Mike Turzai “Very Disappointed” Philadelphia SRC Only Approved 5 New Charters
Pennsylvania Speaker of the House Rep. Mike Turzai says he is “very disappointed” that the Philadelphia School Reform Commission voted Wednesday night to approve only five of 39 new charter school proposals.
The Allegheny County Republican made clear by Thursday morning that the SRC’s vote could have consequences: He says it “makes it tougher” to have a discussion about reinstating the charter reimbursement line item in the state budget.
The phrase “charter reimbursement line item” might sound wonky, but it represents a potentially huge amount of money for the Philadelphia School District. Former Gov. Tom Corbett eliminated the line item in 2011, cutting more than $100 million annually from the city’s schools.
Public school advocates and education reformers alike have urged GOP leaders in Harrisburg to put the line item back into the budget. Many see it as the most feasible way to persuade Republican and rural lawmakers to provide more money to Philadelphia’s schools.
Turzai originally told us the SRC’s vote “negates” the conversation on reinstating the line item.
“If they’re not going to provide the charter schools for the parents and grandparents that want them,” Turzai said, “I think that negates the discussion.”
Jay Ostrich, a spokesman for Turzai, later walked back his statement, saying the speaker “misspoke” and meant that the SRC’s vote makes the conversation more difficult.
Turzai says he does not have a specific number of charter schools that he would like to have seen approved. But he says that 27 of the 39 proposed charters would have been managed by providers that have better academic track records than the average traditional district school. He says 16 have performed better than the average statewide school.
“I think that tells you very much about the overall quality of the applicants,” he said.
Turzai rejects the argument made by public school advocates that the school district cannot afford additional charters. The district estimates that it loses $7,000 annually for every student who moves to a charter school.
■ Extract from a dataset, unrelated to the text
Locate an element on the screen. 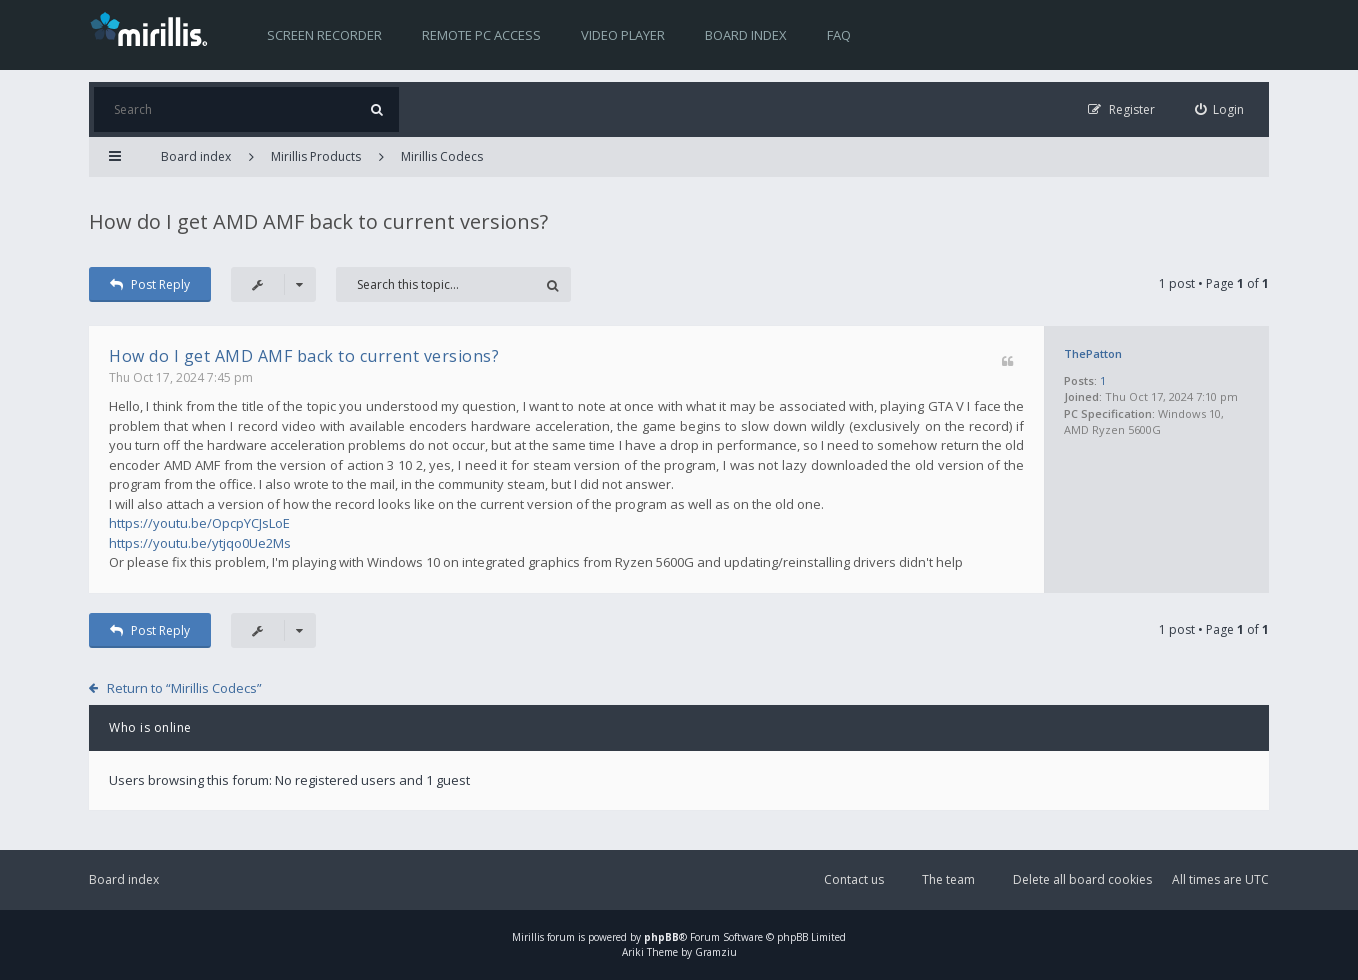 Image resolution: width=1358 pixels, height=980 pixels. How do I get AMD AMF back to current versions? is located at coordinates (318, 221).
“That’s just about management of existing resources. Their budget [is] $3 billion a year. … State tax provides $1.45 billion of that,” he said. “In, fact, it’s a disingenuous argument. There was pressure put on by the governor and by the unions to not educate children in Philadelphia in charter schools who wanted that opportunity. Their parents and grandparents wanted that opportunity, and they were denied that.”